Design.-The 11 cases were documented between 1992 and 2003. We performed complete clinical reviews with histologic, histochemical, and immunohistochemical analyses of formalin-fixed, paraffin-embedded tumor samples.
Results.-The patients were 8 men and 3 women with hearing loss of the right ear (5 patients) or the left ear (6 patients). No patient had bilateral tumors. All lipochoristomas histologically possessed mature adipose tissue admixed with varied amounts of mature fibrous tissue, tortuous thickwalled vessels, smooth muscle bundles, and skeletal muscle fibers, the latter verified with immunohistochemistry.
Conclusions.-The histomorphologic and immunophenotypic evidence showed that these tumors are better characterized as choristomas than as simple "lipomas," as they have been labeled in the past. Their overall nonaggressive clinical nature in addition to the characteristic radiologie and histomorphologic findings are important clinicopathologic features for the pathologist to recognize and differentiate, especially during frozen section evaluations, in order to direct the neurosurgeon to a more appropriate conservative therapeutic intervention.
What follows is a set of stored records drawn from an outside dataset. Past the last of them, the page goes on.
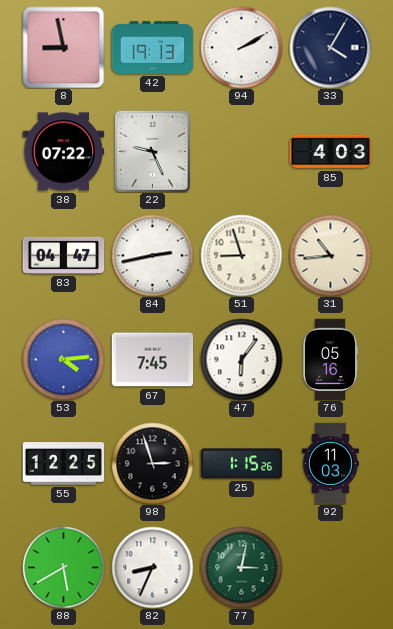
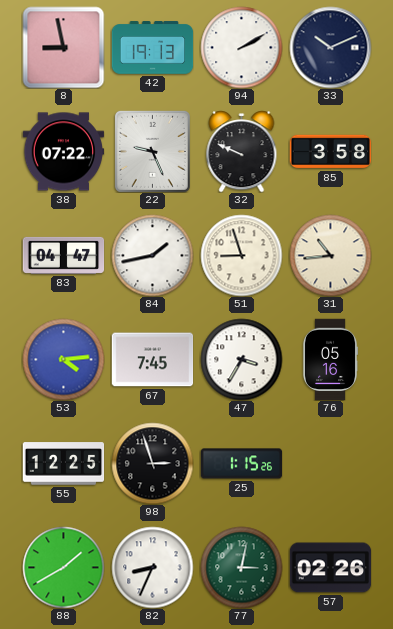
33: 4:05 -> 10:11
32: none -> 9:49
85: 4:03 -> 3:58
84: 2:43 -> 1:43
47: 6:06 -> 3:35
92: 11:03 -> none
88: 5:40 -> 1:40
57: none -> 02:26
Neoplasms of the internal acoustic canal (IAC) and cerebellopontine angle (CPA) often involve the acoustic nerve (cranial nerve VIII [CNVIII]/vestibulocochlear nerve). The vast majority are of neuroepithelial nosology, comprised mostly of acoustic schwannomas (approximately 80%-90%) and meningiomas (approximately 10%),1-4 while uncommon tumors include epidermoid/dermoid cysts, arachnoid cysts, and a variety of rare benign and malignant neoplasms. Lipochoristomas (lipomatous choristomas), previously known as lipomas, are rare lesions of the IAC/CPA, comprising 0.1% of all IAC/CPA tumors.1-11 Many have been discovered incidentally. They are slow-growing lesions with clinically indolent behavior and have been surmised to be congenital malformations rather than neoplasms.12
Clinical features of CNVIII lipochoristomas have mostly been examined in case studies and extensive reviews.5,7 Complete pathologic evaluations are uncommon." Results from larger series with thorough histomorphologic analyses have yet to be documented. Our study represents the experience at our institution during the past decade. The clinicopathologic features of 11 cases of lipochoristomas of the IAC are described. (During the same 10-year period, 2537 cases of acoustic schwannomas and meningiomas were identified from our surgical pathology archive; 11/ 2537 = 0.43%.) The histomorphology, immunohistochemistry, and clinical behavior of the tumors are cataloged. A comparison is made with the information available in the English language literature.
MATERIALS AND METHODS
A complete review of medical records and radiographic films was performed. The pathology specimens included formalin-fixed, paraffin-embedded tissue blocks from the surgically excised lipochoristomas or from tissue biopsies. Serial sections were produced from each block, and hematoxylin-eosin-stained slides were made. Additional trichrome histodiemically stained slides and immunohistochemical analyses (S100, glial fibrillary acidic protein, smooth muscle actin, muscle-specific actin, desmin, CD34, and epithelial membrane antigen) were made in 7 of the 11 cases for which the individual cell types needed to be validated further. The antibodies were produced by Cell Marque (Hot Springs, Ark), available as prepackaged kits made and distributed by Ventana Medical Systems, Inc (Tucson, Ariz). All immunoreactions were performed according to the manufacturer's guidelines, using the ES Automated Slide Stainer from Ventana in combination with Ventana DAB (diaminobenzidine) Detection Kits. Tissue slices mounted on polylysine-treated slides were deparaffinized (70[degrees] oven x 2 hours), immersed in xylene, bar-coded for automated processing, and serially rehydrated in progressively weaker ethanol solutions (100% to 80%) and lastly in water. The slides were finally immersed in Ventana Wash Solution. Inhibitor solution was applied, followed by primary antibodies (Table 1) and biotinylated secondary antibodies. No pretreatment was needed for any of the immunoreactions. Avidin-streptavidin enzyme conjugate was then used, followed by detection with the stable chromogen DAB and copper DAB enhancer.